[Source data]
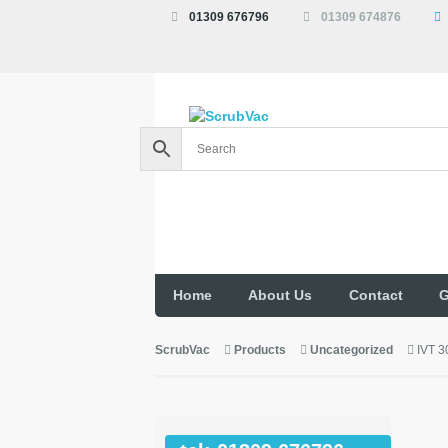
01309 676796
01309 674876
Home
About Us
Contact
G
ScrubVac
Products
Uncategorized
IVT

● **Work task**
Give the entries back verbatim and omit the images.

● **Finished task**
01309 676796
01309 674876
Home
About Us
Contact
G
ScrubVac
Products
Uncategorized
IVT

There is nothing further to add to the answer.